Given data:
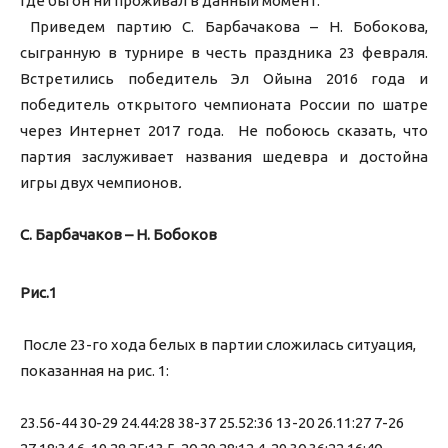
где бы он ни проживал в данный момент.
Приведем партию С. Барбачакова – Н. Бобокова,
сыгранную в турнире в честь праздника 23 февраля.
Встретились победитель Эл Ойына 2016 года и
победитель открытого чемпионата России по шатре
через Интернет 2017 года. Не побоюсь сказать, что
партия заслуживает названия шедевра и достойна
игры двух чемпионов
.
С. Барбачаков – Н. Бобоков
Рис.1
После 23-го хода белых в партии сложилась ситуация,
показанная на рис. 1:
23.56-44 30-29 24.44:28 38-37 25.52:36 13-20 26.11:27 7-26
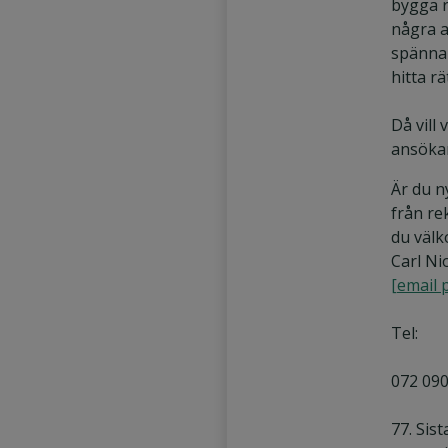
bygga r
några a
spännan
hitta r
Då vill 
ansöka
Är du n
från re
du väl
Carl Ni
[email 
Tel:
072 090
77. Sis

Task goal:
Every line above that includes the word "года" must appear in the answer.

Response area:
Встретились победитель Эл Ойына 2016 года и
через Интернет 2017 года. Не побоюсь сказать, что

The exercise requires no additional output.